Yes the code works as expected. - Now let’s look at the code in peterson.s, which implements Peterson’s algorithm (mentioned in a sidebar in the text). Study the code and see if you can make sense of it.
- Now run the code with different values of -i. What kinds of different behavior do you see? Make sure to set the thread IDs appropriately (using -a bx=0,bx=1 for example) as the code assumes it.
The code works as expected and it runs faster. There is no wastage of CPU cycles. - Can you control the scheduling (with the -P flag) to “prove” that the code works? What are the different cases you should show hold? Think about mutual exclusion and deadlock avoidance.
User@Linux:~/ostep-homework/threads-locks$ python3 ./x86.py -p peterson.s -a bx=0,bx=1 -c -R ax,bx -i 3 -P 1100
- Now study the code for the ticket lock in ticket.s. Does it match the code in the chapter? Then run with the following flags: -a bx=1000,bx=1000 (causing each thread to loop through the critical section 1000 times). Watch what happens; do the threads spend much time spin-waiting for the lock?
Yes, it matches the code in the chapter.Yes it does spend time spin-waiting for lock - How does the code behave as you add more threads? The code behaves more slower as we add more threads.

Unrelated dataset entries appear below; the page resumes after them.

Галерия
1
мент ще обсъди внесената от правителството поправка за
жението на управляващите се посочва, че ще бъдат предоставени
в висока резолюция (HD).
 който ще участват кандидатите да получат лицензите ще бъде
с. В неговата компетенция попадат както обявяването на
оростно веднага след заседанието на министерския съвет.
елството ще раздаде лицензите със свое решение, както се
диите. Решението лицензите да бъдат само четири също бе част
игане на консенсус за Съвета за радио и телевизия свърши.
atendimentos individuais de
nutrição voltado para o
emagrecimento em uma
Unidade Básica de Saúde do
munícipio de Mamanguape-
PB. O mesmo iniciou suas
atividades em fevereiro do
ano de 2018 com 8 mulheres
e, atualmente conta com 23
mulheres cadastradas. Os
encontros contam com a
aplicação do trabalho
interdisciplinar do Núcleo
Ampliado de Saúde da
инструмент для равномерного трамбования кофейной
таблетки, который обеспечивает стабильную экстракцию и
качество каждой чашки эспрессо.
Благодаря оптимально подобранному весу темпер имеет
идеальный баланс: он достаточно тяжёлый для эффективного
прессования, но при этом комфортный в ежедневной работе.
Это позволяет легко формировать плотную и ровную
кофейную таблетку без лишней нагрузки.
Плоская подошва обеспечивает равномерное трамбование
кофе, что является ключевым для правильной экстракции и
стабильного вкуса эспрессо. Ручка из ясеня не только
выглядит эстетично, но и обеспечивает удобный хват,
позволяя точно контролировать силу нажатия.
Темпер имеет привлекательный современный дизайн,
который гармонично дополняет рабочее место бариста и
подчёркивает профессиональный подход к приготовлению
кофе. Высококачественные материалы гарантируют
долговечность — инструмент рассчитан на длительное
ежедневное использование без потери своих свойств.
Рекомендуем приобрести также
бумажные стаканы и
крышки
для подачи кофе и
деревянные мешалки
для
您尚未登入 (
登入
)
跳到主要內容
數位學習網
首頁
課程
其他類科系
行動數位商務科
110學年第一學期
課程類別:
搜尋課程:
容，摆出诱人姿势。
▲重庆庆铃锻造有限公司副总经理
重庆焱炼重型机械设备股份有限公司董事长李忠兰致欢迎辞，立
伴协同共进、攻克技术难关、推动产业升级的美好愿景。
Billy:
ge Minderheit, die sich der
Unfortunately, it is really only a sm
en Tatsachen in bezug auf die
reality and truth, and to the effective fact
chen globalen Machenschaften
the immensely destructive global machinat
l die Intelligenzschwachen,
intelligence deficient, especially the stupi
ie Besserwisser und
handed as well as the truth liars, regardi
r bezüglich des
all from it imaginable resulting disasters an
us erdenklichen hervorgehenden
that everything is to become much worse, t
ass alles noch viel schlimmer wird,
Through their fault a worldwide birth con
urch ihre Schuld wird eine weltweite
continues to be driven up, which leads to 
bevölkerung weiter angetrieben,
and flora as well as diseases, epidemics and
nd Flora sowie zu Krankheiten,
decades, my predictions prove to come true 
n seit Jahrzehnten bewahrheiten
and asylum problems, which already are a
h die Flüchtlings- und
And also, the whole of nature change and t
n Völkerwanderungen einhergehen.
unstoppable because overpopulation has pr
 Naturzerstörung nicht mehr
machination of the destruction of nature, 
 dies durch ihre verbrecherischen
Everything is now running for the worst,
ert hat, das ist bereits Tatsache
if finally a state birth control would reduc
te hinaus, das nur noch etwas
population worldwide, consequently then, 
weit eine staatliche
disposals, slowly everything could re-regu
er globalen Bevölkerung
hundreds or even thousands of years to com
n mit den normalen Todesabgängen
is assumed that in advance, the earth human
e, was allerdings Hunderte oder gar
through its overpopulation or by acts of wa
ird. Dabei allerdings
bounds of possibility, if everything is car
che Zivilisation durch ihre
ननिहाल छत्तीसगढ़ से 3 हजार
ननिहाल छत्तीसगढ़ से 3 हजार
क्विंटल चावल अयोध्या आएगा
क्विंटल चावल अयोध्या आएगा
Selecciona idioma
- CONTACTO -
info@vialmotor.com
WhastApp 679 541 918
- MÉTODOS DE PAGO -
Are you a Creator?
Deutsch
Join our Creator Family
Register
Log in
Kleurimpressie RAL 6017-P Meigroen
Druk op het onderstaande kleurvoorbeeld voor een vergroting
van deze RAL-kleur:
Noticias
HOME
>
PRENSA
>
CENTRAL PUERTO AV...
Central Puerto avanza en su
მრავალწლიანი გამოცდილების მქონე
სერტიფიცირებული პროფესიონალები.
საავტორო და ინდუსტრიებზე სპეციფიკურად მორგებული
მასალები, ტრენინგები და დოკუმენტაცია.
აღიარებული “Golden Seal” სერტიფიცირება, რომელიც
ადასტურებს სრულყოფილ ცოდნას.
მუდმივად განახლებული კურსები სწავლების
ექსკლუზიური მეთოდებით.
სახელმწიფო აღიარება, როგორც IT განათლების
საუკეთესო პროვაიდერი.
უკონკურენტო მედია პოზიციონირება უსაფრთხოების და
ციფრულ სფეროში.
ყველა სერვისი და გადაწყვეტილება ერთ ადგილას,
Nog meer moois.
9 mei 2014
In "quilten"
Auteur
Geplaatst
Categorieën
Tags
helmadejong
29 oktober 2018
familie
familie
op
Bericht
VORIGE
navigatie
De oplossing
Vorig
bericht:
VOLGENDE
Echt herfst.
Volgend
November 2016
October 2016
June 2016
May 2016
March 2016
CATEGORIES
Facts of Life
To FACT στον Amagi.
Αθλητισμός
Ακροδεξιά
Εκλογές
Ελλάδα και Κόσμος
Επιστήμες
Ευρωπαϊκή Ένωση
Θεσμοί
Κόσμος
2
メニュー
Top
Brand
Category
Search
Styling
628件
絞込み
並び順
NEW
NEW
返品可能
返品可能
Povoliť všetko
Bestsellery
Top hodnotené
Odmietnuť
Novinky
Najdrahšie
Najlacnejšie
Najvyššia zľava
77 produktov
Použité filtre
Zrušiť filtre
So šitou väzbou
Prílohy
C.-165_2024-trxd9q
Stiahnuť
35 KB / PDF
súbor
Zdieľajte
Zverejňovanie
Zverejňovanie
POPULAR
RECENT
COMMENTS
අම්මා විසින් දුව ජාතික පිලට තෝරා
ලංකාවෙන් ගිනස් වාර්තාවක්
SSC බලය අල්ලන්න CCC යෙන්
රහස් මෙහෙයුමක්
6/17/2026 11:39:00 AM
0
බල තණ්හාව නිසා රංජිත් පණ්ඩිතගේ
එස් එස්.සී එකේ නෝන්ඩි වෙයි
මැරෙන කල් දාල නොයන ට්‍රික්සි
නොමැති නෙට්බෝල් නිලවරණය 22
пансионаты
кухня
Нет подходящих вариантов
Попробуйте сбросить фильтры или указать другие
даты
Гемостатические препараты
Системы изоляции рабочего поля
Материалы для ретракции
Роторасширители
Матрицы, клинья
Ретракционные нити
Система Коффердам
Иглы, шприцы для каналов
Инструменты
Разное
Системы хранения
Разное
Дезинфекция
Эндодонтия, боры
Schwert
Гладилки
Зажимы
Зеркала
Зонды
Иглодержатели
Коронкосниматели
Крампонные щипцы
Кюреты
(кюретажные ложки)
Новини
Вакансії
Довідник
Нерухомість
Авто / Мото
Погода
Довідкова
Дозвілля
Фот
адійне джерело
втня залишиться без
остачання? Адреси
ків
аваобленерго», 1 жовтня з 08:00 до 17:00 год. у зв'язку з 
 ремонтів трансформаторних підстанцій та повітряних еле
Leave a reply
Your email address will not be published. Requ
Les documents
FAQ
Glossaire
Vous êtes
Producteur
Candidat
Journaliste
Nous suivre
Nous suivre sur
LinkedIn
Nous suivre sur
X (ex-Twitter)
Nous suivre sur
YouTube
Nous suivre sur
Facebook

- Now examine yield.s, in which a yield instruction enables one thread to yield control of the CPU (realistically, this would be an OS primitive, but for the simplicity, we assume an instruction does the task). Find a scenario where test-and-set.s wastes cycles spinning, but yield.s does not. How many instructions are saved? In what scenarios do these savings arise?
When we set -i to a less value, test-and-set.c wastes cycles spinning, but yield.s does not. - Finally, examine test-and-test-and-set.s. What does this lock do? What kind of savings does it introduce as compared to test-and-set.s? It spins for a little time and then goes to sleep, also known as two phase locks.